§ Action item: Lines below starting with the line with "Wrap output in <instances>...</instances>. Segment: left" and going on through the line with "Label: liver. (SVG masks)" must be output exactly; the rest of the records must be left out.
*** Data
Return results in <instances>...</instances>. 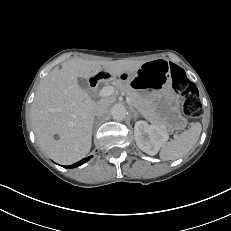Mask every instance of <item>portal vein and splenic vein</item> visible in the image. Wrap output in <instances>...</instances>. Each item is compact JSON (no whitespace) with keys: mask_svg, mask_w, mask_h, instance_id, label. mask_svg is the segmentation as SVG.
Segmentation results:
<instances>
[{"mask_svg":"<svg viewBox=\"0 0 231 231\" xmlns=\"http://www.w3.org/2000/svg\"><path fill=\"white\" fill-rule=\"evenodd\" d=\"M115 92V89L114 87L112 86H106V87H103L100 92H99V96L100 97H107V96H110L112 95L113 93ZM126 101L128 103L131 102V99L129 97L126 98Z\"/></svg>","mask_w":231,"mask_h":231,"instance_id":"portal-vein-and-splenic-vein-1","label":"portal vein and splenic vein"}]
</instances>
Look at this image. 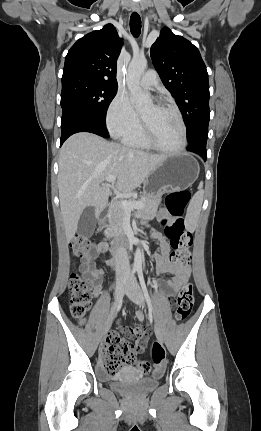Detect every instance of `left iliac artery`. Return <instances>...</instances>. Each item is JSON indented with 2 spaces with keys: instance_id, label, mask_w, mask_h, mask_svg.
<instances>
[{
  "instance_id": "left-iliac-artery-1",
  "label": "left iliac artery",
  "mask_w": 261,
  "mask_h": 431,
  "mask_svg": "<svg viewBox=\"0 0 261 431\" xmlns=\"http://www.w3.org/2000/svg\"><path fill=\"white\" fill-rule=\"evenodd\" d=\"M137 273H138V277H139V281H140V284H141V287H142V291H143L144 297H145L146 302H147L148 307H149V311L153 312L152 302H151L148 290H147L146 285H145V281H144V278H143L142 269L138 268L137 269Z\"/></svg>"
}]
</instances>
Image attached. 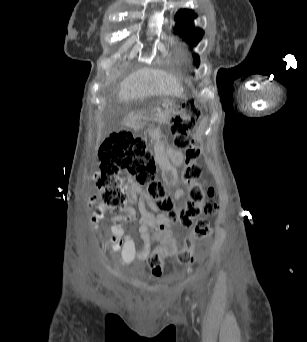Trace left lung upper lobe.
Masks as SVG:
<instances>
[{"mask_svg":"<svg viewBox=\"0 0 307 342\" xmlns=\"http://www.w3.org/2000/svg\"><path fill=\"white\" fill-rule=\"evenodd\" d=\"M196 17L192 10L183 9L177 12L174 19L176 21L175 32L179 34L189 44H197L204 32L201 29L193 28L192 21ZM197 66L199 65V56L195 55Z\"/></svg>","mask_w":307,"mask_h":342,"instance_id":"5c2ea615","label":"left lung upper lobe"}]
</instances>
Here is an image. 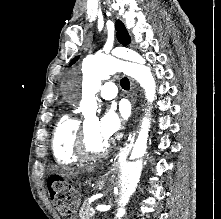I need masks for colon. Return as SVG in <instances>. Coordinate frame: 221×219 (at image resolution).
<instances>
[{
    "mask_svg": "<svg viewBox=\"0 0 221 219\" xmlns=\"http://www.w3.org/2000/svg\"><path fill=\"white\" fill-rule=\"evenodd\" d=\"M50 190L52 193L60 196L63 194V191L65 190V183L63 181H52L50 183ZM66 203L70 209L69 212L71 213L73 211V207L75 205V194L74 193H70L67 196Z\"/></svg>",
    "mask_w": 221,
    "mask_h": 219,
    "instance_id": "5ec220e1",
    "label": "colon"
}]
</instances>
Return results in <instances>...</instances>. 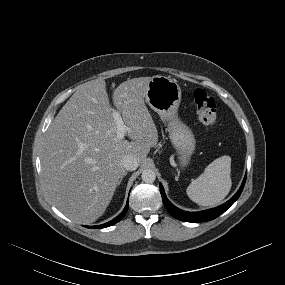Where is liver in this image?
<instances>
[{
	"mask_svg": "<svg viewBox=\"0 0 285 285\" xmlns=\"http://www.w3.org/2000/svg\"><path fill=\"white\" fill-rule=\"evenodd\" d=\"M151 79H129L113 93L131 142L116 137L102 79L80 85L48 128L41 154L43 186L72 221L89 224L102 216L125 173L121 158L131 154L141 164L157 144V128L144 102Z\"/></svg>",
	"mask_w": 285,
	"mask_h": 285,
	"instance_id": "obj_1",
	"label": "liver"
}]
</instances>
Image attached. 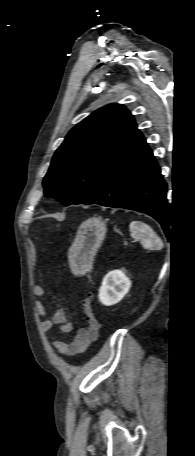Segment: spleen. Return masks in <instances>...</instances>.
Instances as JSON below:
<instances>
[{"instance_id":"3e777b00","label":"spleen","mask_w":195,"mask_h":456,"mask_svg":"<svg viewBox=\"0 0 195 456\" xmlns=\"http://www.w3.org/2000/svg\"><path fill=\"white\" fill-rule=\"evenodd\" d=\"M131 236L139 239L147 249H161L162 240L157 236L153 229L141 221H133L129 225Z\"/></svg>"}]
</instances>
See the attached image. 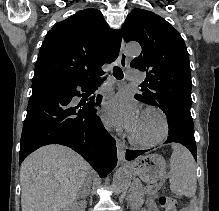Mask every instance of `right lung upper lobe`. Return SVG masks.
******
*** Data
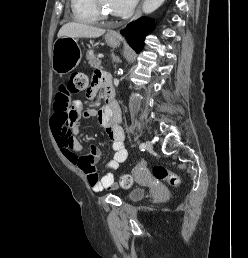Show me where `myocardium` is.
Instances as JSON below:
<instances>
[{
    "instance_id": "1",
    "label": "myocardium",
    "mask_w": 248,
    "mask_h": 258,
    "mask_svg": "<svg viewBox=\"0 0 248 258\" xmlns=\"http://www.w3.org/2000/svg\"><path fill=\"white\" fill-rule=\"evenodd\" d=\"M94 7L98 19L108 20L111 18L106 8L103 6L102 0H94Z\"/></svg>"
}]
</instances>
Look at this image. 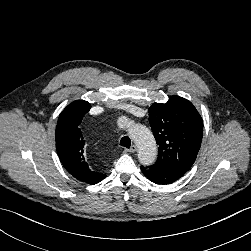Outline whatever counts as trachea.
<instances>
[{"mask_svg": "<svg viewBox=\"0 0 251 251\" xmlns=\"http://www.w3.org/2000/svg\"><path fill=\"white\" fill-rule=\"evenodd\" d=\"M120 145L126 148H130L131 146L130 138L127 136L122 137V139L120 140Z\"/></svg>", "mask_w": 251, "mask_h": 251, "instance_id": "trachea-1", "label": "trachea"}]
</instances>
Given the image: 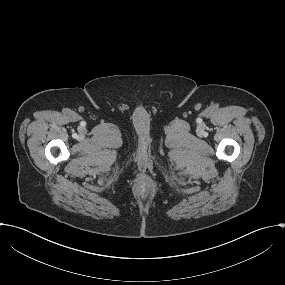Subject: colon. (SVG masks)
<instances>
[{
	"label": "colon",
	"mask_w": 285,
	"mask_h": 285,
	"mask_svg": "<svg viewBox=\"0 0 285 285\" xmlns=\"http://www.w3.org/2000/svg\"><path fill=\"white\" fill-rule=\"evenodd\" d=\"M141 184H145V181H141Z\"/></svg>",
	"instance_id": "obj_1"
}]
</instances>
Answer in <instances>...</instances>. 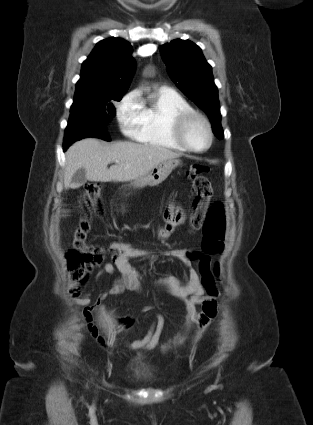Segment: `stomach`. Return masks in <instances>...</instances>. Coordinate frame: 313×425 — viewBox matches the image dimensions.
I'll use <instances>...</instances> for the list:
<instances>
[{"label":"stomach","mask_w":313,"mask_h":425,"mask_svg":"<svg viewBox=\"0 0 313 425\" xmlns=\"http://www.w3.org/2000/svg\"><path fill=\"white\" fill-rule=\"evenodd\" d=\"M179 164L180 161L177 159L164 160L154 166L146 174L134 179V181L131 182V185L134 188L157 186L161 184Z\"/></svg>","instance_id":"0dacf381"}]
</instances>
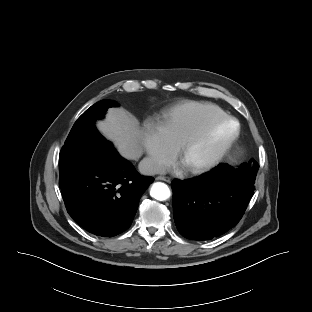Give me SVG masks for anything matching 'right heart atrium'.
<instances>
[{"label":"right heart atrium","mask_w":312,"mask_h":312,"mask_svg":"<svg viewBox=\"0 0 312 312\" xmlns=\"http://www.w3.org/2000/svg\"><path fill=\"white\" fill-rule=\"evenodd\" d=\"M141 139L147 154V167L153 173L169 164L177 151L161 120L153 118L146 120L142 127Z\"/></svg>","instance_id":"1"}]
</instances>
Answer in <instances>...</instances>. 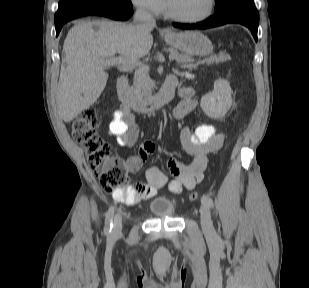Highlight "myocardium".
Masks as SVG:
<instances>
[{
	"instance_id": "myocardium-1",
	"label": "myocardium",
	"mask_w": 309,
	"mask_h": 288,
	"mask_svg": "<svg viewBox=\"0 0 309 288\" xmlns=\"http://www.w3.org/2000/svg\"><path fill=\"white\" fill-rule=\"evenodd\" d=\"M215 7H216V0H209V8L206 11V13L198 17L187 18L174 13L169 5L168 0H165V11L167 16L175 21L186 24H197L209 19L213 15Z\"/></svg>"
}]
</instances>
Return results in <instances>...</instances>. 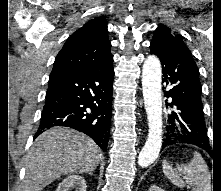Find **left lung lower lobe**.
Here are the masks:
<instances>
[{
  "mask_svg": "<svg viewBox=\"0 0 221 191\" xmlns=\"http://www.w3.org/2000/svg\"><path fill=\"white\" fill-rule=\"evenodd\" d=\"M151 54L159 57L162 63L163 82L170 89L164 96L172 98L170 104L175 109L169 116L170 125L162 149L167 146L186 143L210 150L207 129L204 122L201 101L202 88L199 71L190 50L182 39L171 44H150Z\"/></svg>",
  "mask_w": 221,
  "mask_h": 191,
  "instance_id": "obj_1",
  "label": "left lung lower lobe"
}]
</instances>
******
*** Data
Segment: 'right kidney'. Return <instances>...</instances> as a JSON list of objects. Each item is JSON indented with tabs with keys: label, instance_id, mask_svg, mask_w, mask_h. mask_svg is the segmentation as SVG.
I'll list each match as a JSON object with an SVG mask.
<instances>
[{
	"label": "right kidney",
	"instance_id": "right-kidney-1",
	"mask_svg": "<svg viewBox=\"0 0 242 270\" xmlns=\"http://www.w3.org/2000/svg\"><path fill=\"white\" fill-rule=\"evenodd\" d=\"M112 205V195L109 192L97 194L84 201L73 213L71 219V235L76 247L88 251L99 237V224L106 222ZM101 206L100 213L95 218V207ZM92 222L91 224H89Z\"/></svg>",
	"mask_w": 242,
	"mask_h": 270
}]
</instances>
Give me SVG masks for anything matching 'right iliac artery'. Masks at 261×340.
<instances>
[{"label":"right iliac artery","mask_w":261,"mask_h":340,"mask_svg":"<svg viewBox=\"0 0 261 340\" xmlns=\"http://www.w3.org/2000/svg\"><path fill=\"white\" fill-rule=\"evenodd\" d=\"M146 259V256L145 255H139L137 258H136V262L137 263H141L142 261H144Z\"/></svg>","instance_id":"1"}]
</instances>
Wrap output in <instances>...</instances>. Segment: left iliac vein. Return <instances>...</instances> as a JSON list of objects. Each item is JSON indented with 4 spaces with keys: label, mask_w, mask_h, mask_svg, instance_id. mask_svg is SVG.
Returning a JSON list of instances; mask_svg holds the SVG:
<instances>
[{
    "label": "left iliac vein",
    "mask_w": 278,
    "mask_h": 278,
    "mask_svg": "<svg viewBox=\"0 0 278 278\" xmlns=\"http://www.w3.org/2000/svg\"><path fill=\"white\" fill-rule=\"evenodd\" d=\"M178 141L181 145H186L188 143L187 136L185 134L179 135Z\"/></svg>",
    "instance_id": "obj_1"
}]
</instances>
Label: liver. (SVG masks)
******
§ Response to the exercise:
Wrap output in <instances>...</instances>. Segment: left iliac vein. Return <instances>...</instances> as a JSON list of objects. Each item is JSON indented with 4 spaces with keys: label, mask_w, mask_h, mask_svg, instance_id. mask_svg is SVG.
Returning a JSON list of instances; mask_svg holds the SVG:
<instances>
[{
    "label": "left iliac vein",
    "mask_w": 278,
    "mask_h": 278,
    "mask_svg": "<svg viewBox=\"0 0 278 278\" xmlns=\"http://www.w3.org/2000/svg\"><path fill=\"white\" fill-rule=\"evenodd\" d=\"M178 141L181 145H186L188 143L187 136L185 134L179 135Z\"/></svg>",
    "instance_id": "obj_1"
}]
</instances>
Label: liver. (SVG masks)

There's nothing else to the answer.